Source material |
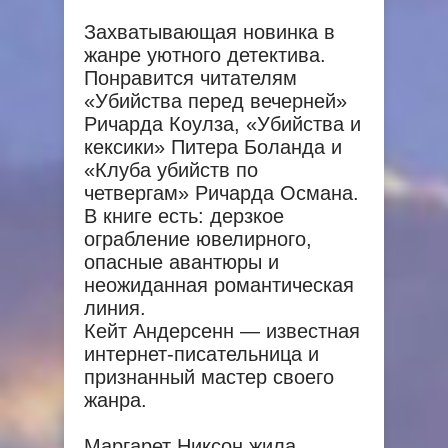
Захватывающая новинка в
жанре уютного детектива.
Понравится читателям
«Убийства перед вечерней»
Ричарда Коулза, «Убийства и
кексики» Питера Боланда и
«Клуба убийств по
четвергам» Ричарда Османа.
В книге есть: дерзкое
ограбление ювелирного,
опасные авантюры и
неожиданная романтическая
линия.
Кейт Андерсенн — известная
интернет-писательница и
признанный мастер своего
жанра.
Маргарет Никсон жила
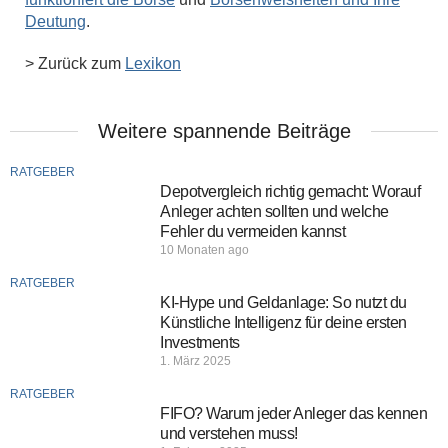
Deutung
.
> Zurück zum
Lexikon
Weitere spannende Beiträge
RATGEBER
Depotvergleich richtig gemacht: Worauf
Anleger achten sollten und welche
Fehler du vermeiden kannst
10 Monaten ago
RATGEBER
KI-Hype und Geldanlage: So nutzt du
Künstliche Intelligenz für deine ersten
Investments
1. März 2025
RATGEBER
FIFO? Warum jeder Anleger das kennen
und verstehen muss!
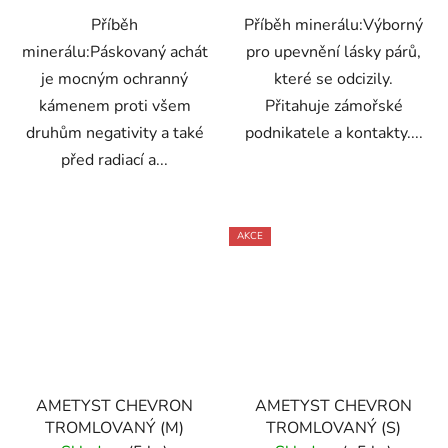
Příběh
Příběh minerálu:Výborný
minerálu:Páskovaný achát
pro upevnění lásky párů,
je mocným ochranný
které se odcizily.
kámenem proti všem
Přitahuje zámořské
druhům negativity a také
podnikatele a kontakty....
před radiací a...
AKCE
AMETYST CHEVRON
AMETYST CHEVRON
TROMLOVANÝ (M)
TROMLOVANÝ (S)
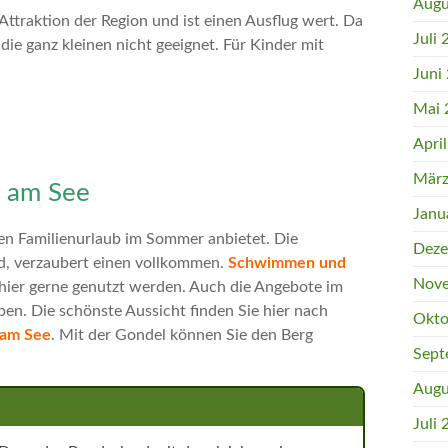
Augu
 Attraktion der Region und ist einen Ausflug wert. Da
Juli
 die ganz kleinen nicht geeignet. Für Kinder mit
Juni
Mai 
Apri
März
l am See
Janu
inen Familienurlaub im Sommer anbietet. Die
Deze
d, verzaubert einen vollkommen.
Schwimmen und
Nove
e hier gerne genutzt werden. Auch die Angebote im
ben. Die schönste Aussicht finden Sie hier nach
Okto
 am See
. Mit der Gondel können Sie den Berg
Sept
Augu
Juli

Work to complete |
Scan the material above for the string "Anleger", returning each line that contains it.

Your solution |
Anleger achten sollten und welche
FIFO? Warum jeder Anleger das kennen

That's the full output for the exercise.